Massimiliano Fuksas (born January 9, 1944) is an Italian architect. He is the head of Studio Fuksas in partnership with his wife, Doriana Mandrelli Fuksas, with offices in Rome, Paris and Shenzhen.

Biography 

Fuksas was born in Rome in 1944; his father was Lithuanian Jewish while his Catholic mother was the daughter of a French father and an Austrian mother.

At the beginning of the 1960s, he worked for Giorgio de Chirico in Rome. After he left Italy, he worked for a period for Archigram in London, for Henning Larsen and for Jørn Utzon in Copenhagen. He received his degree in architecture from the La Sapienza University in 1969 in Rome, where he opened his first office in 1967, the GRANMA, collaborating with his first-wife Anna Maria Sacconi.

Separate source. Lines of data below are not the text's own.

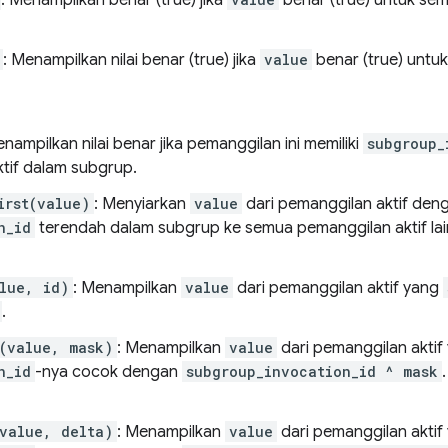
: Menampilkan nilai benar (true) jika
value
benar (true) untuk
enampilkan nilai benar jika pemanggilan ini memiliki
subgroup_
tif dalam subgrup.
irst(value)
: Menyiarkan
value
dari pemanggilan aktif den
n_id
terendah dalam subgrup ke semua pemanggilan aktif lai
lue, id)
: Menampilkan
value
dari pemanggilan aktif yang
.
(value, mask)
: Menampilkan
value
dari pemanggilan aktif
n_id
-nya cocok dengan
subgroup_invocation_id ^ mask
value, delta)
: Menampilkan
value
dari pemanggilan aktif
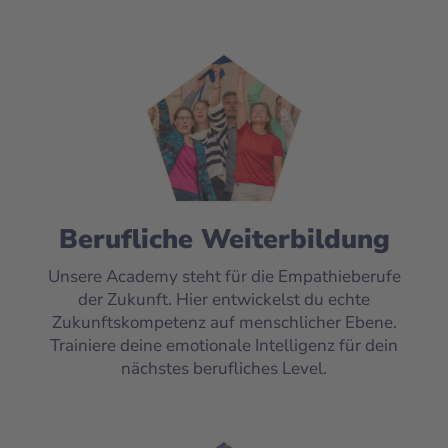
Berufliche Weiterbildung
Unsere Academy steht für die Empathieberufe
der Zukunft. Hier entwickelst du echte
Zukunftskompetenz auf menschlicher Ebene.
Trainiere deine emotionale Intelligenz für dein
nächstes berufliches Level.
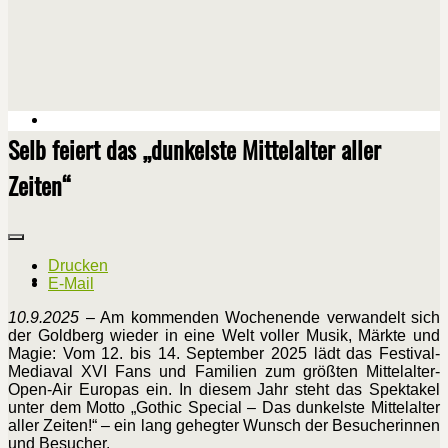
Selb feiert das „dunkelste Mittelalter aller
Zeiten“
Drucken
E-Mail
10.9.2025
– Am kommenden Wochenende verwandelt sich
der Goldberg wieder in eine Welt voller Musik, Märkte und
Magie: Vom 12. bis 14. September 2025 lädt das Festival-
Mediaval XVI Fans und Familien zum größten Mittelalter-
Open-Air Europas ein. In diesem Jahr steht das Spektakel
unter dem Motto „Gothic Special – Das dunkelste Mittelalter
aller Zeiten!“ – ein lang gehegter Wunsch der Besucherinnen
und Besucher.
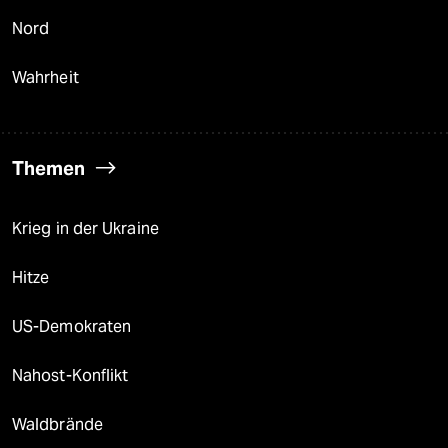
Nord
Wahrheit
Themen
Krieg in der Ukraine
Hitze
US-Demokraten
Nahost-Konflikt
Waldbrände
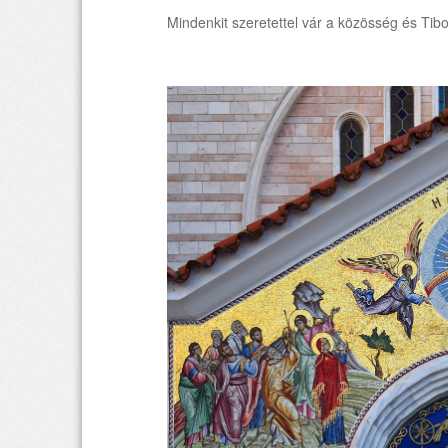
Mindenkit szeretettel vár a közösség és Tibo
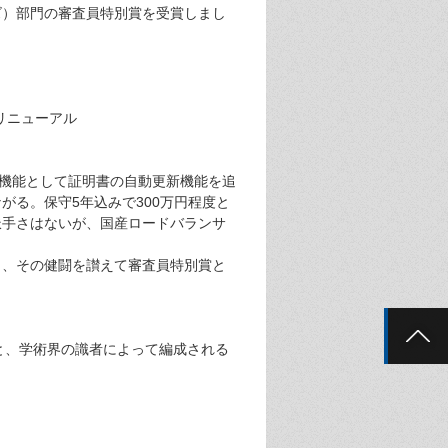
イズ）部門の審査員特別賞を受賞しまし
のリニューアル
新機能として証明書の自動更新機能を追
る。保守5年込みで300万円程度と
派手さはないが、国産ロードバランサ
く、その健闘を讃えて審査員特別賞と
ンと、学術界の識者によって編成される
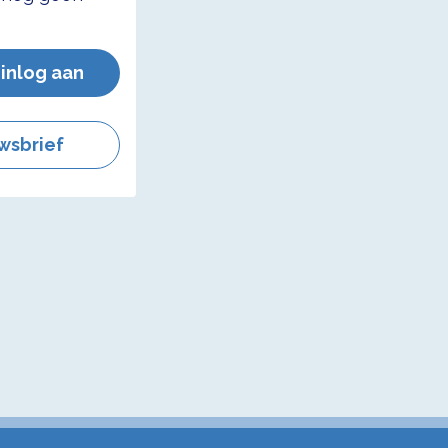
 inlog aan
wsbrief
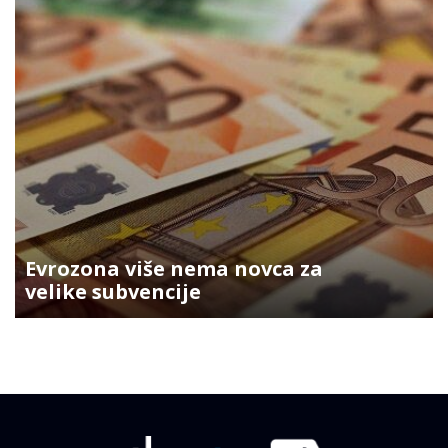
Evrozona više nema novca za
velike subvencije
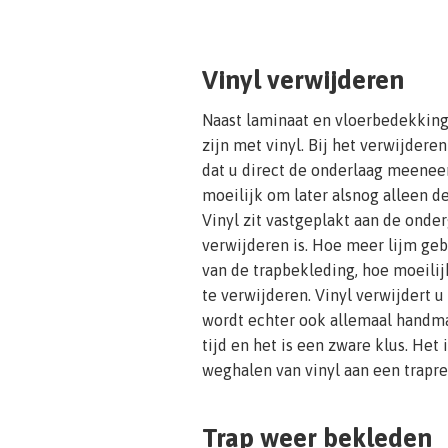
Vinyl verwijderen
Naast laminaat en vloerbedekking
zijn met vinyl. Bij het verwijderen
dat u direct de onderlaag meeneem
moeilijk om later alsnog alleen d
Vinyl zit vastgeplakt aan de onde
verwijderen is. Hoe meer lijm geb
van de trapbekleding, hoe moeilij
te verwijderen. Vinyl verwijdert u
wordt echter ook allemaal handma
tijd en het is een zware klus. Het
weghalen van vinyl aan een trapre
Trap weer bekleden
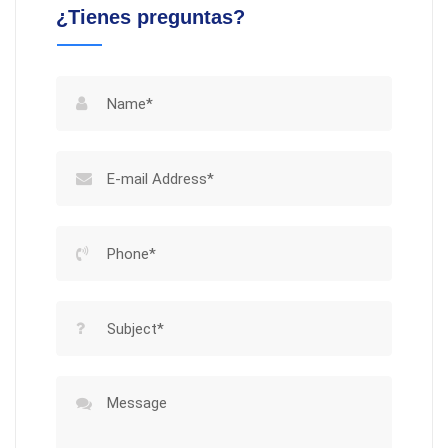
¿Tienes preguntas?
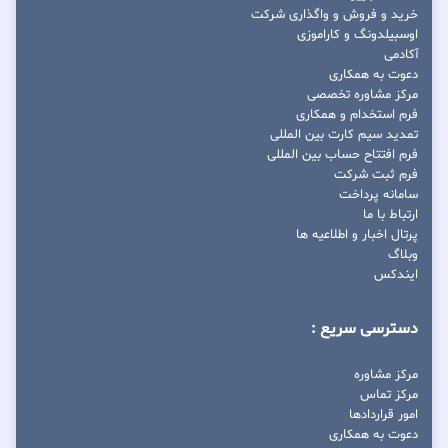
خرید و فروش و واگذاری شرکت
اوسبیلدونگ و کاراموزی
آکادمی
دعوت به همکاری
مرکز مشاوره تخصصی
فرم استخدام و همکاری
تمدید سیم کارت بین المللی
فرم افتتاح حساب بین المللی
فرم ثبت شرکت
سامانه پرداخت
ارتباط با ما
پرتال اخبار و اطلاعیه ها
وبلاگ
ایندکس
دسترسی سریع :
مرکز مشاوره
مرکز تماس
امور قراردادها
دعوت به همکاری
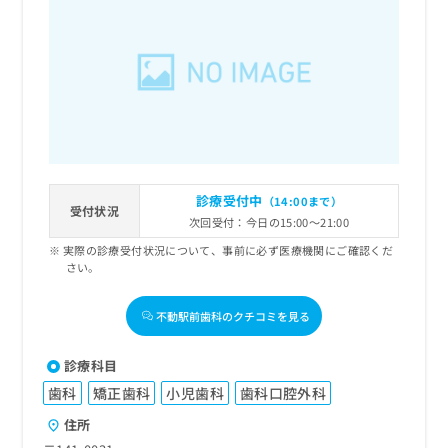
診療受付中
（14:00まで）
受付状況
次回受付：今日の15:00～21:00
実際の診療受付状況について、事前に必ず医療機関にご確認くだ
さい。
不動駅前歯科のクチコミを見る
診療科目
歯科
矯正歯科
小児歯科
歯科口腔外科
住所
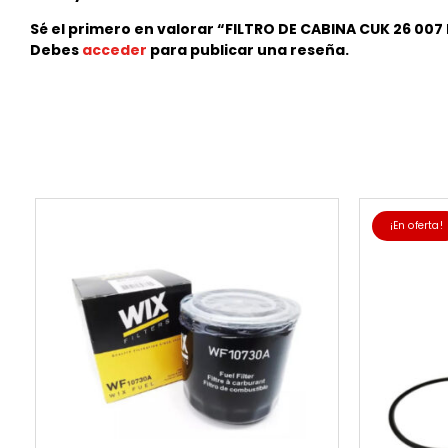
Sé el primero en valorar “FILTRO DE CABINA CUK 26 00
Debes
acceder
para publicar una reseña.
¡En oferta!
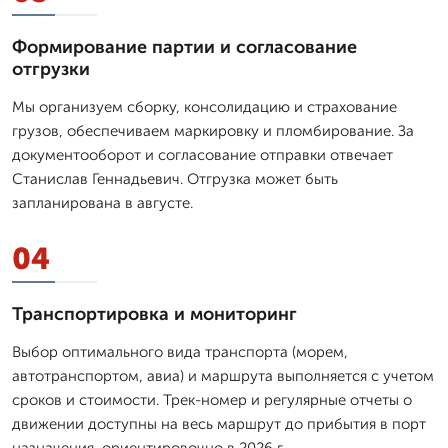
Формирование партии и согласование
отгрузки
Мы организуем сборку, консолидацию и страхование
грузов, обеспечиваем маркировку и пломбирование. За
документооборот и согласование отправки отвечает
Станислав Геннадьевич. Отгрузка может быть
запланирована в августе.
04
Транспортировка и мониторинг
Выбор оптимального вида транспорта (морем,
автотранспортом, авиа) и маршрута выполняется с учетом
сроков и стоимости. Трек-номер и регулярные отчеты о
движении доступны на весь маршрут до прибытия в порт
назначения, ориентировочно в 2026 г.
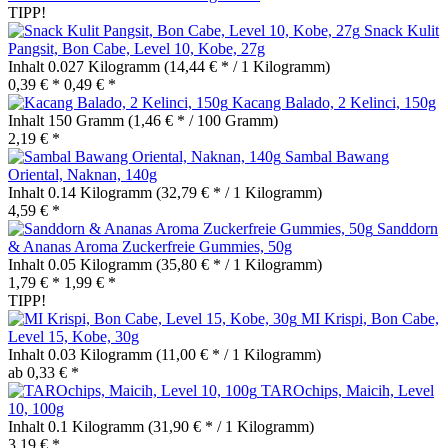
TIPP!
Snack Kulit
Pangsit, Bon Cabe, Level 10, Kobe, 27g
Inhalt
0.027 Kilogramm
(14,44 € * / 1 Kilogramm)
0,39 € *
0,49 € *
Kacang Balado, 2 Kelinci, 150g
Inhalt
150 Gramm
(1,46 € * / 100 Gramm)
2,19 € *
Sambal Bawang
Oriental, Naknan, 140g
Inhalt
0.14 Kilogramm
(32,79 € * / 1 Kilogramm)
4,59 € *
Sanddorn
& Ananas Aroma Zuckerfreie Gummies, 50g
Inhalt
0.05 Kilogramm
(35,80 € * / 1 Kilogramm)
1,79 € *
1,99 € *
TIPP!
MI Krispi, Bon Cabe,
Level 15, Kobe, 30g
Inhalt
0.03 Kilogramm
(11,00 € * / 1 Kilogramm)
ab 0,33 € *
TAROchips, Maicih, Level
10, 100g
Inhalt
0.1 Kilogramm
(31,90 € * / 1 Kilogramm)
3,19 € *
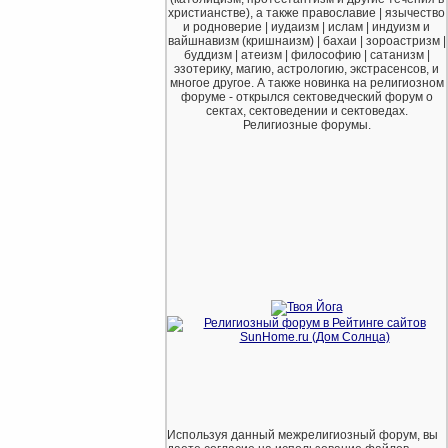
христианстве), а также православие | язычество
и родноверие | иудаизм | ислам | индуизм и
вайшнавизм (кришнаизм) | бахаи | зороастризм |
буддизм | атеизм | философию | сатанизм |
эзотерику, магию, астрологию, экстрасенсов, и
многое другое. А также новинка на религиозном
форуме - открылся сектоведческий форум о
сектах, сектоведении и сектоведах.
Религиозные форумы.
Используя данный межрелигиозный форум, вы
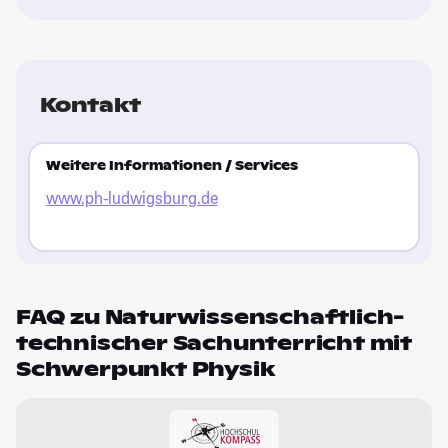
Kontakt
Weitere Informationen / Services
www.ph-ludwigsburg.de
FAQ zu Naturwissenschaftlich-
technischer Sachunterricht mit
Schwerpunkt Physik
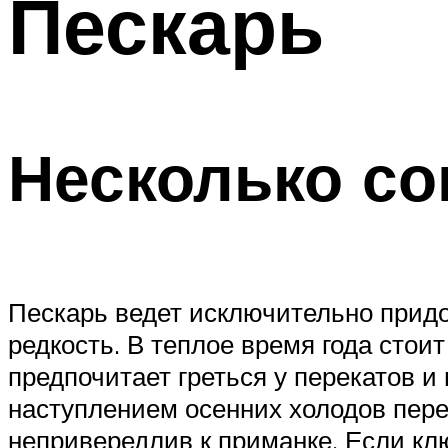
Пескарь
Несколько со
Пескарь ведет исключительно придо
редкость. В теплое время года стои
предпочитает греться у перекатов и
наступлением осенних холодов пере
непривередлив к приманке. Если кл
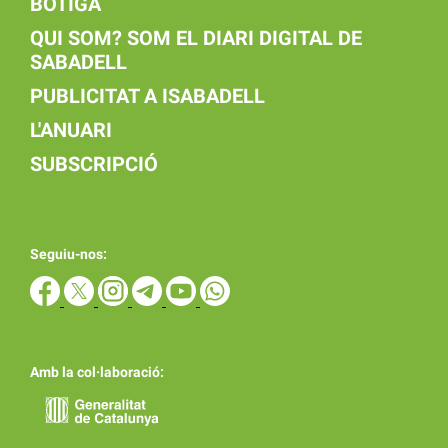
BOTIGA
QUI SOM? SOM EL DIARI DIGITAL DE
SABADELL
PUBLICITAT A ISABADELL
L'ANUARI
SUBSCRIPCIÓ
Seguiu-nos:
Amb la col·laboració:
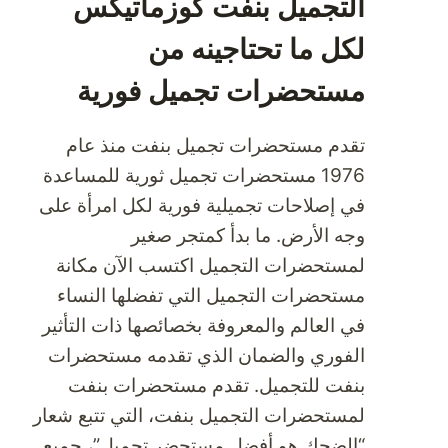
التجميل بنفت كوزماتيكس
لكل ما تحتاجينه من
مستحضرات تجميل فورية
تقدم مستحضرات تجميل بنفت منذ عام
1976 مستحضرات تجميل ثورية للمساعدة
في إصلاحات تجميلية فورية لكل امرأة على
وجه الأرض. ما بدأ كمتجر صغير
لمستحضرات التجميل اكتسب الآن مكانة
مستحضرات التجميل التي تفضلها النساء
في العالم والمعروفة بخصائصها ذات التأثير
الفوري والضمان الذي تقدمه مستحضرات
بنفت للتجميل. تقدم مستحضرات بنفت
لمستحضرات التجميل بنفت، التي تتبع شعار
“الضحك هو أفضل مستحضر تجميل”، جميع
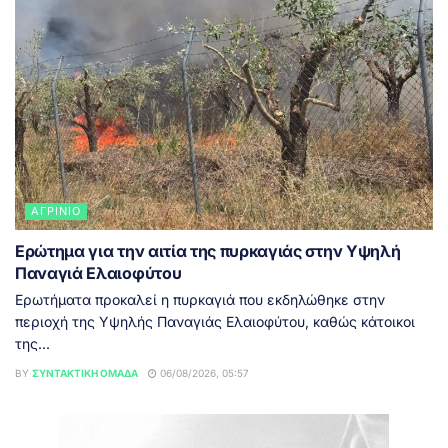
ΑΓΡΊΝΙΟ
Ερώτημα για την αιτία της πυρκαγιάς στην Υψηλή
Παναγιά Ελαιοφύτου
Ερωτήματα προκαλεί η πυρκαγιά που εκδηλώθηκε στην
περιοχή της Υψηλής Παναγιάς Ελαιοφύτου, καθώς κάτοικοι
της...
BY
ΣΥΝΤΑΚΤΙΚΉ ΟΜΆΔΑ
06/08/2026, 05:57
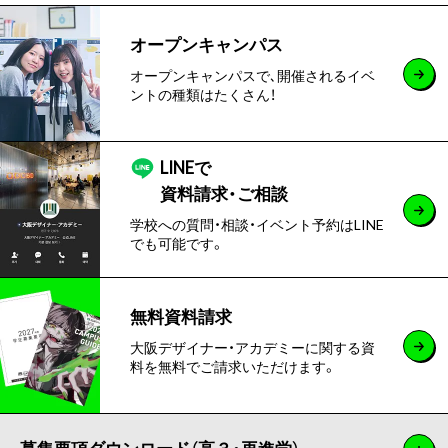
オープンキャンパス
オープンキャンパスで､開催されるイベ
ントの種類はたくさん！
LINEで
資料請求・ご相談
学校への質問・相談・イベント予約はLINE
でも可能です。
無料資料請求
大阪デザイナー・アカデミーに関する資
料を無料でご請求いただけます。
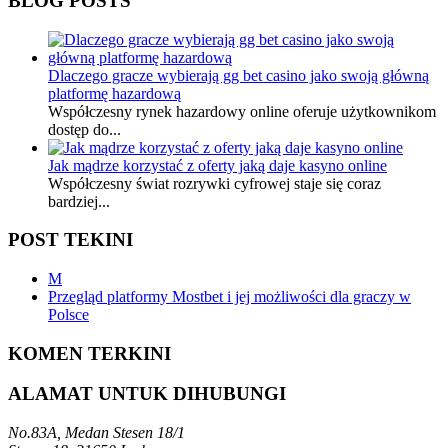
BLOG POSTS
Dlaczego gracze wybierają gg bet casino jako swoją główną
platformę hazardową
Współczesny rynek hazardowy online oferuje użytkownikom
dostęp do...
Jak mądrze korzystać z oferty jaką daje kasyno online
Współczesny świat rozrywki cyfrowej staje się coraz
bardziej...
POST TEKINI
M
Przegląd platformy Mostbet i jej możliwości dla graczy w
Polsce
KOMEN TERKINI
ALAMAT UNTUK DIHUBUNGI
No.83A, Medan Stesen 18/1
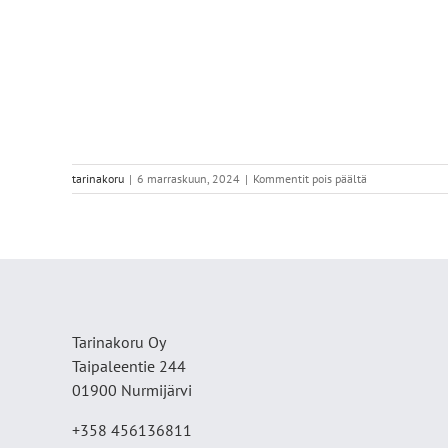
artikkelissa
tarinakoru
|
6 marraskuun, 2024
|
Kommentit pois päältä
IMG_7848
Tarinakoru Oy
Taipaleentie 244
01900 Nurmijärvi
+358 456136811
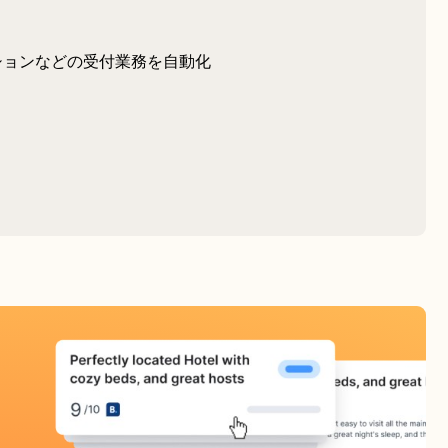
ションなどの受付業務を自動化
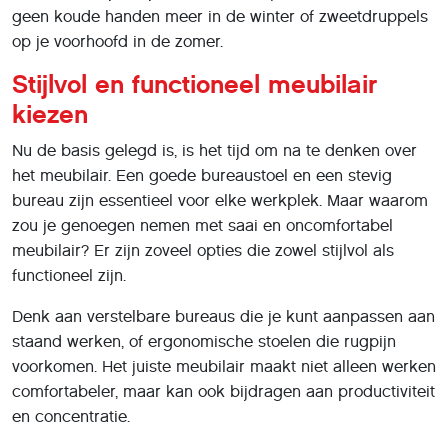
geen koude handen meer in de winter of zweetdruppels
op je voorhoofd in de zomer.
Stijlvol en functioneel meubilair
kiezen
Nu de basis gelegd is, is het tijd om na te denken over
het meubilair. Een goede bureaustoel en een stevig
bureau zijn essentieel voor elke werkplek. Maar waarom
zou je genoegen nemen met saai en oncomfortabel
meubilair? Er zijn zoveel opties die zowel stijlvol als
functioneel zijn.
Denk aan verstelbare bureaus die je kunt aanpassen aan
staand werken, of ergonomische stoelen die rugpijn
voorkomen. Het juiste meubilair maakt niet alleen werken
comfortabeler, maar kan ook bijdragen aan productiviteit
en concentratie.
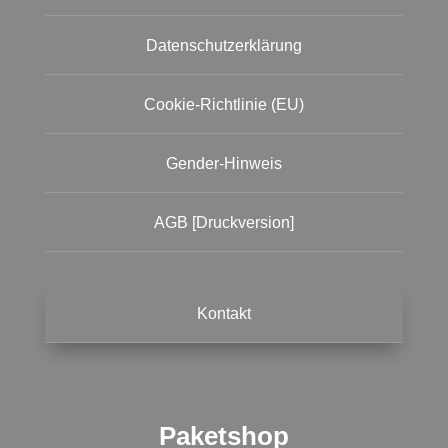
Datenschutzerklärung
Cookie-Richtlinie (EU)
Gender-Hinweis
AGB [Druckversion]
Kontakt
Paketshop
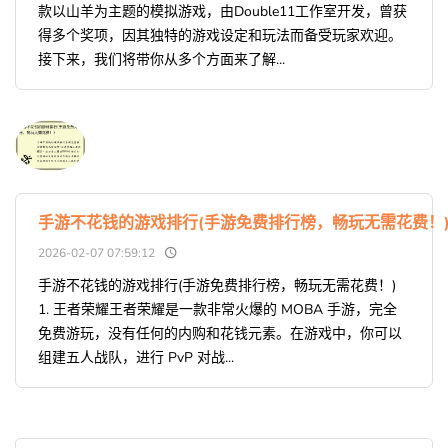
款以山羊为主题的模拟游戏，由Double11工作室开发，曾获
得多个奖项，因其独特的游戏设定和玩法而备受玩家欢迎。
接下来，我们将带你从多个方面来了解...
手游不花钱的游戏排行(手游免费排行榜，畅玩无需花费！
2026-02-07 07:59:12
手游不花钱的游戏排行(手游免费排行榜，畅玩无需花费！)
1. 王者荣耀王者荣耀是一款非常火爆的 MOBA 手游，完全
免费游玩，没有任何的内购和花钱元素。在游戏中，你可以
组建五人战队，进行 PvP 对战...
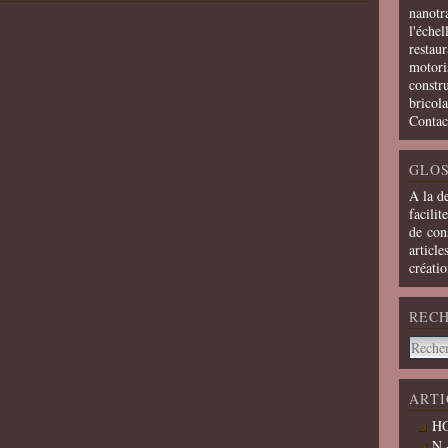
nanotra
l'échel
restaur
motoris
constru
bricola
Contac
GLOS
A la d
facilit
de cons
article
créati
REC
ARTI
HO
N 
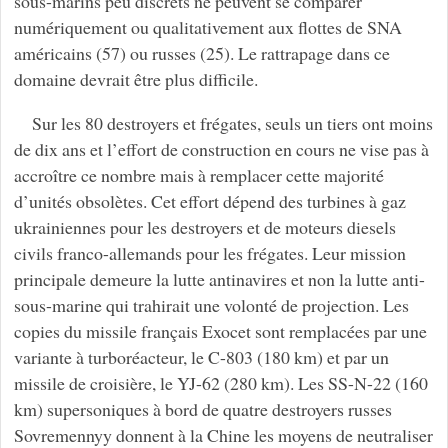
sous-marins peu discrets ne peuvent se comparer
numériquement ou qualitativement aux flottes de SNA
américains (57) ou russes (25). Le rattrapage dans ce
domaine devrait être plus difficile.
Sur les 80 destroyers et frégates, seuls un tiers ont moins
de dix ans et l’effort de construction en cours ne vise pas à
accroître ce nombre mais à remplacer cette majorité
d’unités obsolètes. Cet effort dépend des turbines à gaz
ukrainiennes pour les destroyers et de moteurs diesels
civils franco-allemands pour les frégates. Leur mission
principale demeure la lutte antinavires et non la lutte anti-
sous-marine qui trahirait une volonté de projection. Les
copies du missile français Exocet sont remplacées par une
variante à turboréacteur, le C-803 (180 km) et par un
missile de croisière, le YJ-62 (280 km). Les SS-N-22 (160
km) supersoniques à bord de quatre destroyers russes
Sovremennyy donnent à la Chine les moyens de neutraliser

From 1985 he has worked in partnership with his second wife, Doriana Mandrelli, who graduated in Architecture in Paris in 2007. Subsequent offices were opened in Paris (1989) and Vienna (1993), Frankfurt (2002) and Shenzhen, China (2008). Shenzhen Bao'an International Airport's new Terminal 3, which his firm designed and built 2008-2013 (with parametric design support by the engineering firm Knippers Helbig), is an outstanding example for the use of parametric design and production technologies in a large scale building.

Fuksas had two daughters with Doriana Fuksas: Elisa and Lavinia.

From 1994 to 1997 he was a member of the urban commissions of Berlin and of Salzburg. For many years he has dedicated his special attention to the study of urban problems and in particular to the suburbs. From June 1997 he was advisor to the I.F.A. (Institut Français d'Architecture) Administration Board. Since January 2000, he writes the architecture column of the weekly publication L'Espresso, established by Bruno Zevi. In 2000 he was (somewhat ironically in light of his practice of employing unpaid interns for periods up to two years) the Director of The Venice Biennale's - 7th International Architecture Exhibition - "Less Aesthetics, More Ethics".

He is visiting professor at several universities, including the École spéciale d'architecture in Paris, and Columbia University in New York.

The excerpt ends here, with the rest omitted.